For CooperVision, we closed this fiscal year on a really strong note, exceeding the high end of our expectations, and we've entered fiscal 2022 with a robust product portfolio, new product launches, a fast-growing myopia management business, and strong fit data. To ensure we're seizing the growth opportunities in front of us, we've increased our sales force investments and will continue with our successful myopia management investment strategy. We have strong momentum. We're growing faster than the market, and we expect that to continue. Moving to CooperSurgical. Our fertility business performed exceptionally well, growing 24% year-over-year to $82 million. Strength was seen around the world and throughout our product portfolio, including from consumables, capital equipment, and genomics. One particular area of continued strength was our RI Witness platform.
This is our proprietary automated lab management system that clinics implement to maximize safety and security by optimizing their lab practices. A system like this is especially important in today's world to improve quality control and workflow management to enable social distancing and prevent mistakes such as embryo mismatches, which you unfortunately occasionally hear about. Regarding the broader fertility industry, our addressable market is approaching $2 billion, with 5%-10% long-term growth expected. It's estimated that one in eight couples has trouble getting pregnant due to a variety of factors, such as increasing maternal age, and that more than 100 million individuals worldwide suffer from infertility.
Given the improving access to treatments, increasing patient awareness, greater comfort discussing IVF, and increasing global disposable income, this industry should grow nicely for many years to come. Within our office and surgical unit, we grew 3%. Medical devices performed well, growing 20% led by our portfolio of uterine manipulators, several of our surgical devices, and our next generation Endosee Advance product line. Meanwhile, Paragard declined 17%, largely as forecasted due to buy-in activity from last quarter's price increase. Having said that, similar to what we've seen from the general IUD market, the performance was soft, likely due to COVID staffing challenges. Lastly, for CooperSurgical, we recently announced an agreement to acquire Generate Life Sciences for $1.6 billion.
Many of you may know this company as a cord blood storage business, but they've done a phenomenal job expanding over the years, and this business is now a great strategic fit for CooperSurgical as they're a leader in donor egg and sperm and cryopreservation services for fertility treatments, as well as being a leader in cord blood and cord tissue storage, which is an excellent fit with our labor and delivery group. We have an investor presentation on our website that summarizes the deal, but let me provide some additional color. Roughly one-third of the business is in fertility, which we estimate will grow 5%-10% long term, supported by general industry growth.
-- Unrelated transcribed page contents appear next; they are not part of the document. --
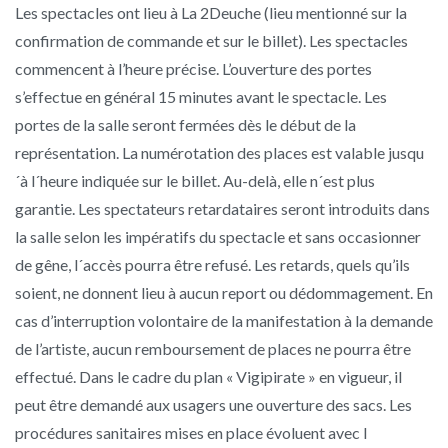
Les spectacles ont lieu à La 2Deuche (lieu mentionné sur la
confirmation de commande et sur le billet). Les spectacles
commencent à l’heure précise. L’ouverture des portes
s’effectue en général 15 minutes avant le spectacle. Les
portes de la salle seront fermées dès le début de la
représentation. La numérotation des places est valable jusqu
´à l´heure indiquée sur le billet. Au-delà, elle n´est plus
garantie. Les spectateurs retardataires seront introduits dans
la salle selon les impératifs du spectacle et sans occasionner
de gêne, l´accès pourra être refusé. Les retards, quels qu’ils
soient, ne donnent lieu à aucun report ou dédommagement. En
cas d’interruption volontaire de la manifestation à la demande
de l’artiste, aucun remboursement de places ne pourra être
effectué. Dans le cadre du plan « Vigipirate » en vigueur, il
peut être demandé aux usagers une ouverture des sacs. Les
procédures sanitaires mises en place évoluent avec l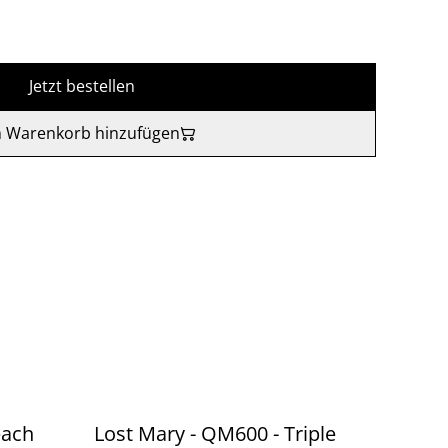
Jetzt bestellen
 Warenkorb hinzufügen
each
Lost Mary - QM600 - Triple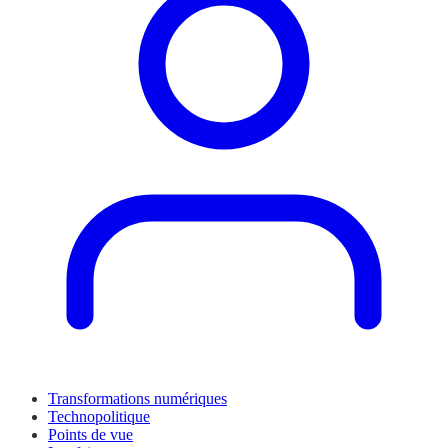
Transformations numériques
Technopolitique
Points de vue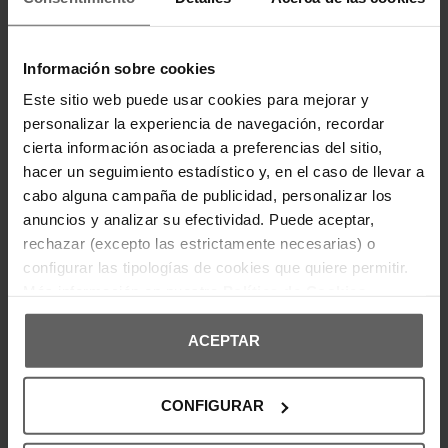
Información sobre cookies
Este sitio web puede usar cookies para mejorar y
personalizar la experiencia de navegación, recordar
cierta información asociada a preferencias del sitio,
hacer un seguimiento estadístico y, en el caso de llevar a
cabo alguna campaña de publicidad, personalizar los
anuncios y analizar su efectividad. Puede aceptar,
Últimas unidades en stock
Últimas unidades en stock
rechazar (excepto las estrictamente necesarias) o
TOMMY HILFIGER
TOMMY HILFIGER
configurar las tipologías de cookies que quiere permitir.
ZAPATILLAS TOMMY HILFIGER
ZAPATILLAS TOMMY HILFIGER
Más información en nuestra
Política de Cookies
BLANCAS HOMBRE
BLANCAS HOMBRE
79,20 €
99,00 €
71,96 €
89,95 €
-20%
-20%
ACEPTAR
REBAJAS+
REBAJAS+
CONFIGURAR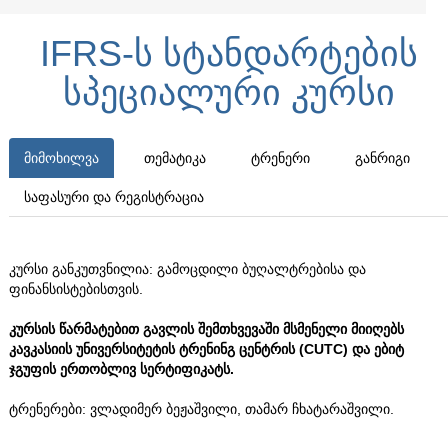
IFRS-Ს ᲡᲢᲐᲜᲓᲐᲠᲢᲔᲑᲘᲡ
ᲡᲞᲔᲪᲘᲐᲚᲣᲠᲘ ᲙᲣᲠᲡᲘ
ᲛᲘᲛᲝᲮᲘᲚᲕᲐ
ᲗᲔᲛᲐᲢᲘᲙᲐ
ᲢᲠᲔᲜᲔᲠᲘ
ᲒᲐᲜᲠᲘᲒᲘ
ᲡᲐᲤᲐᲡᲣᲠᲘ ᲓᲐ ᲠᲔᲒᲘᲡᲢᲠᲐᲪᲘᲐ
კურსი განკუთვნილია: გამოცდილი ბუღალტრებისა და
ფინანსისტებისთვის.
კურსის წარმატებით გავლის შემთხვევაში მსმენელი მიიღებს
კავკასიის უნივერსიტეტის ტრენინგ ცენტრის (
CUTC)
და ებიტ
ჯგუფის ერთობლივ
სერტიფიკატს.
ტრენერები: ვლადიმერ ბეჟაშვილი, თამარ ჩხატარაშვილი.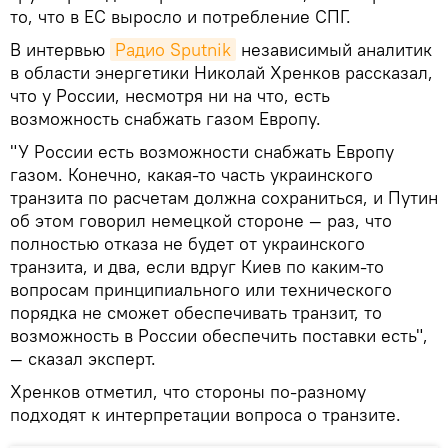
то, что в ЕС выросло и потребление СПГ.
В интервью
Радио Sputnik
независимый аналитик
в области энергетики Николай Хренков рассказал,
что у России, несмотря ни на что, есть
возможность снабжать газом Европу.
"У России есть возможности снабжать Европу
газом. Конечно, какая-то часть украинского
транзита по расчетам должна сохраниться, и Путин
об этом говорил немецкой стороне — раз, что
полностью отказа не будет от украинского
транзита, и два, если вдруг Киев по каким-то
вопросам принципиального или технического
порядка не сможет обеспечивать транзит, то
возможность в России обеспечить поставки есть",
— сказал эксперт.
Хренков отметил, что стороны по-разному
подходят к интерпретации вопроса о транзите.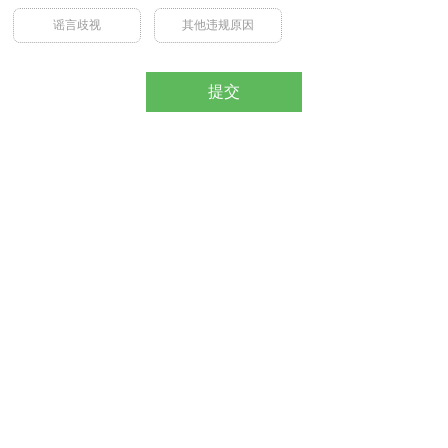
谣言歧视
其他违规原因
提交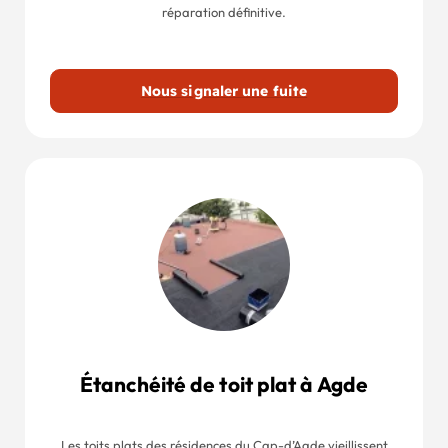
réparation définitive.
Nous signaler une fuite
Étanchéité de toit plat à Agde
Les toits plats des résidences du Cap-d’Agde vieillissent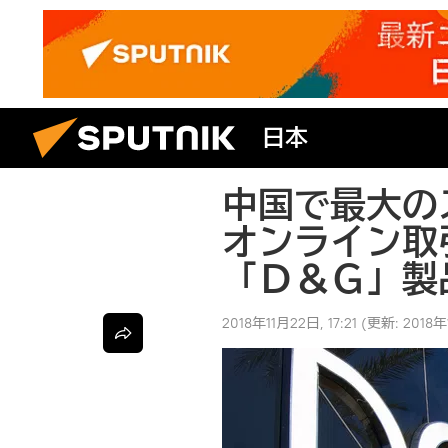
日本
中国で最大の
オンライン取
「Ｄ＆Ｇ」製
2018年11月22日, 17:21
(更新:
2018年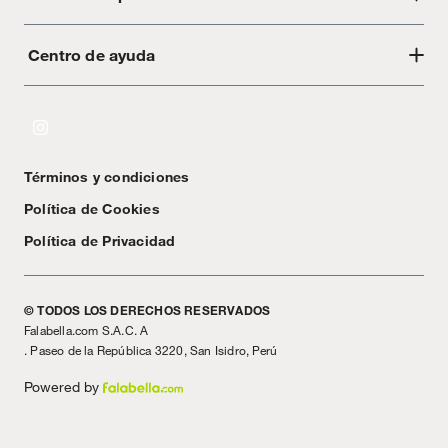
Centro de ayuda
Acerca de Crate
Tiendas
Cambios y devoluciones
Libro de Reclamaciones
Términos y condiciones
Textos Legales
Política de Cookies
Política de Privacidad
© TODOS LOS DERECHOS RESERVADOS
Falabella.com S.A.C. A
. Paseo de la República 3220, San Isidro, Perú
Powered by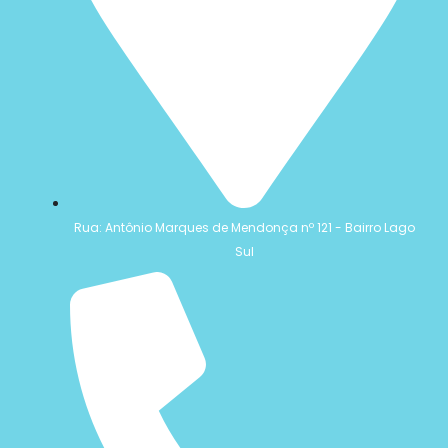
Rua: Antônio Marques de Mendonça nº 121 - Bairro Lago
Sul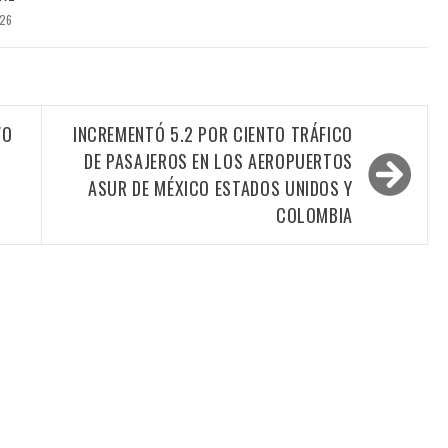
026
VO
INCREMENTÓ 5.2 POR CIENTO TRÁFICO
DE PASAJEROS EN LOS AEROPUERTOS
ASUR DE MÉXICO ESTADOS UNIDOS Y
COLOMBIA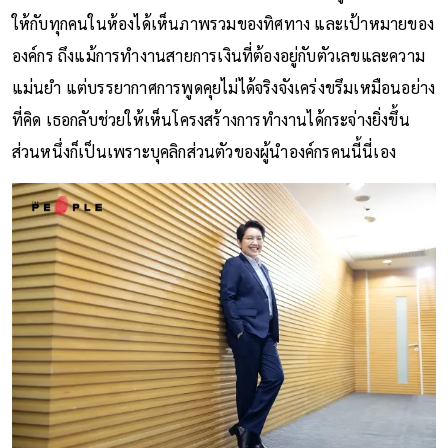
ให้กับทุกคนในห้องได้เห็นภาพรวมของทิศทาง และเป้าหมายของ
องค์กร ถึงแม้การทำงานสายการเงินที่ต้องอยู่กับตัวเลขและความ
แม่นยำ แต่บรรยากาศการพูดคุยไม่ได้จริงจังเคร่งขรึมเหมือนอย่าง
ที่คิด เธอกลับช่วยให้เห็นโครงสร้างการทำงานได้กระจ่างยิ่งขึ้น
ส่วนหนึ่งก็เป็นเพราะบุคลิกส่วนตัวของผู้นำองค์กรคนนี้นี่เอง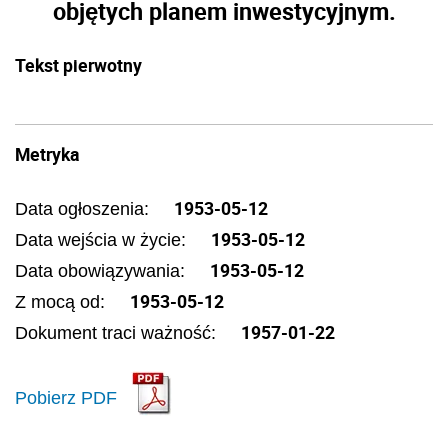
objętych planem inwestycyjnym.
Tekst pierwotny
Metryka
1953-05-12
Data ogłoszenia:
1953-05-12
Data wejścia w życie:
1953-05-12
Data obowiązywania:
1953-05-12
Z mocą od:
1957-01-22
Dokument traci ważność:
Pobierz PDF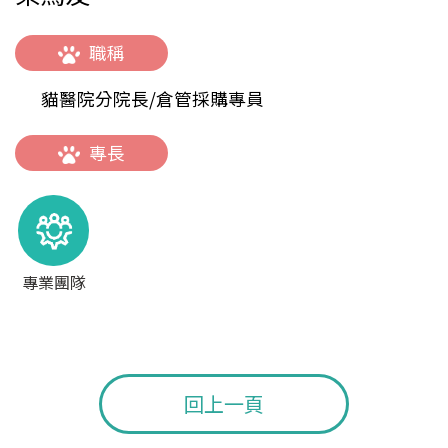
職稱
貓醫院分院長/倉管採購專員
專長
專業團隊
回上一頁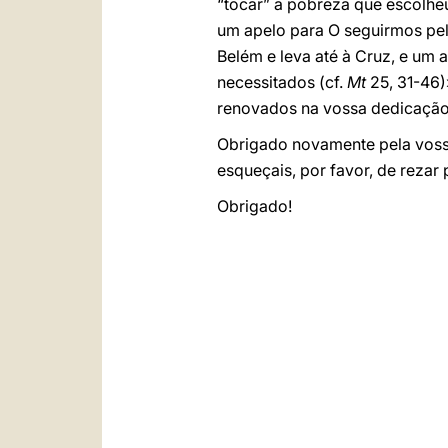
“tocar” a pobreza que escolheu
um apelo para O seguirmos pe
Belém e leva até à Cruz, e um 
necessitados (cf.
Mt
25, 31-46)
renovados na vossa dedicação
Obrigado novamente pela vossa 
esqueçais, por favor, de rezar
Obrigado!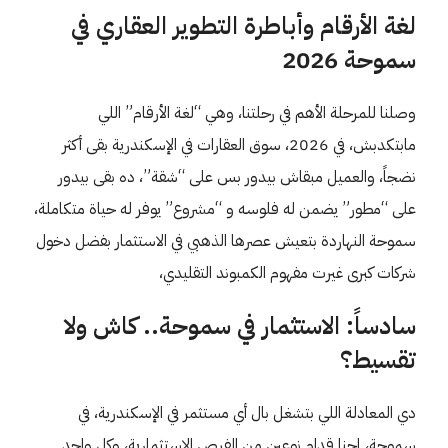
لغة الأرقام وأباطرة التطوير العقاري في
سموحة 2026
وصلنا للمرحلة الأهم في رحلتنا، وهي “لغة الأرقام” اللي
مابتكدبش، في 2026، سوق العقارات في الإسكندرية بقى أكثر
نضجاً، والعميل مبقاش بيدور بس على “شقة”، ده بقى بيدور
على “مطور” يضمن له فلوسه و “مشروع” يوفر له حياة متكاملة،
سموحة النهاردة بتعيش عصرها الذهبي في الاستثمار بفضل دخول
شركات كبرى غيرت مفهوم الكمبوند التقليدي،
سادساً: الاستثمار في سموحة.. كاش ولا
تقسيط؟
دي المعادلة اللي بتشغل بال أي مستثمر في الإسكندرية، في
سموحة، إحنا قدام نوعين من الفرص الاستثمارية، وكل واحد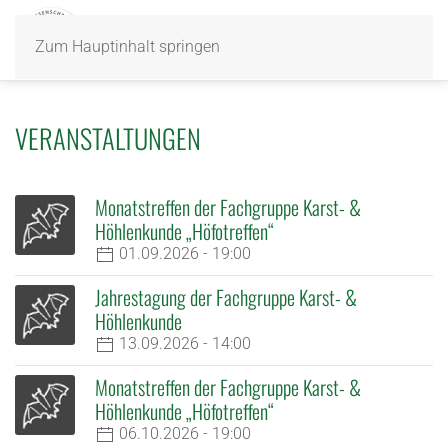
Zum Hauptinhalt springen
VERANSTALTUNGEN
Monatstreffen der Fachgruppe Karst- &
Höhlenkunde „Höfotreffen“
01.09.2026 - 19:00
Jahrestagung der Fachgruppe Karst- &
Höhlenkunde
13.09.2026 - 14:00
Monatstreffen der Fachgruppe Karst- &
Höhlenkunde „Höfotreffen“
06.10.2026 - 19:00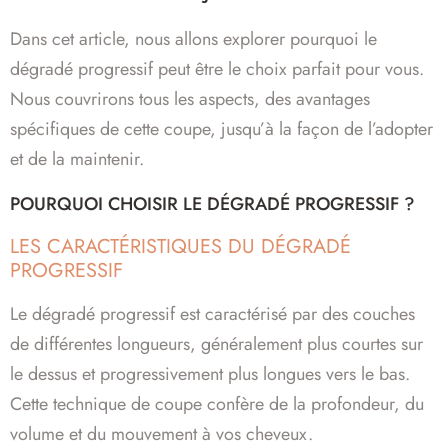
Dans cet article, nous allons explorer pourquoi le
dégradé progressif peut être le choix parfait pour vous.
Nous couvrirons tous les aspects, des avantages
spécifiques de cette coupe, jusqu’à la façon de l’adopter
et de la maintenir.
POURQUOI CHOISIR LE DÉGRADÉ PROGRESSIF ?
LES CARACTÉRISTIQUES DU DÉGRADÉ
PROGRESSIF
Le dégradé progressif est caractérisé par des couches
de différentes longueurs, généralement plus courtes sur
le dessus et progressivement plus longues vers le bas.
Cette technique de coupe confère de la profondeur, du
volume et du mouvement à vos cheveux.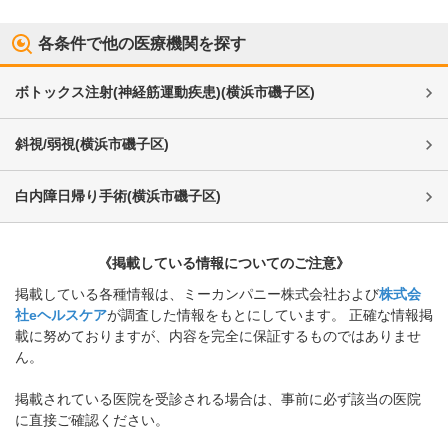
各条件で他の医療機関を探す
ボトックス注射(神経筋運動疾患)
(
横浜市磯子区
)
斜視/弱視
(
横浜市磯子区
)
白内障日帰り手術
(
横浜市磯子区
)
《掲載している情報についてのご注意》
掲載している各種情報は、ミーカンパニー株式会社および
株式会
社eヘルスケア
が調査した情報をもとにしています。 正確な情報掲
載に努めておりますが、内容を完全に保証するものではありませ
ん。
掲載されている医院を受診される場合は、事前に必ず該当の医院
に直接ご確認ください。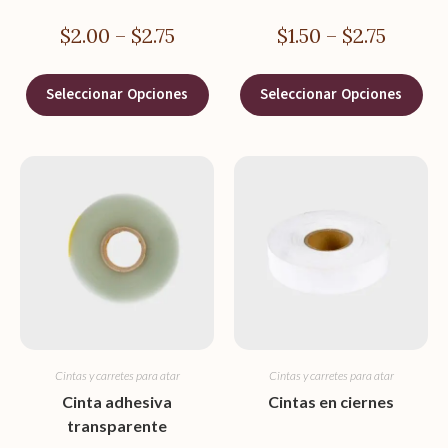
$
2.00
–
$
2.75
$
1.50
–
$
2.75
Seleccionar Opciones
Seleccionar Opciones
Cintas y carretes para atar
Cintas y carretes para atar
Cinta adhesiva
Cintas en ciernes
transparente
Meanwhile, combining Generate's offerings with our existing portfolio allows us to leverage our infrastructure, launch new products, and go international to accelerate growth beyond this range. Two-thirds of the business is in cord blood and cord tissue storage, which we expect to grow 3%-5% long-term. This is driven by increasing demand for cord tissue stem cells due to optimism around the significant number of clinical trials using these stem cells for regenerative medicine. Consolidated, this business offers long-term sustainable growth of 4%-6%, and we believe there are opportunities to push that range higher with potential revenue synergies as we leverage our expertise. To finish, let me make a few comments on fiscal 2022. Introducing annual guidance in today's world is a challenge, given COVID uncertainties.
Regardless, our organic revenue growth is strong, and we expect that to continue. We're investing in product launches, and we're doing that intelligently by leveraging our operations to ensure we receive strong returns. I believe CooperVision is the most innovative company in the contact lens space today, with leading products in myopia management and the broadest product offerings in the market, and CooperSurgical is in an extremely exciting position led by our fertility business. As a company, we remain on a steady upward trend, and we see that continuing for fiscal 2022 and many years beyond. With that, I'll turn the call over to Brian.
Thank you, Al, and good afternoon, everyone. Most of my commentary will be on a non-GAAP basis, so please refer to our earnings release for a reconciliation of GAAP to non-GAAP results. Fourth quarter consolidated revenues increased 11% year-over-year and also 11% in constant currency to $759 million. Consolidated gross margin decreased year-over-year by 20 basis points to 67.5%, driven primarily by currency, partially offset by lower manufacturing costs at CooperVision. Operating expenses grew 16% as strategic investments in sales and marketing to support myopia management and fertility continued. Within this, we did see slightly higher than initially forecasted investments for SightGlass Vision and MiSight in China, along with elevated distribution costs tied to higher demand of direct shipments.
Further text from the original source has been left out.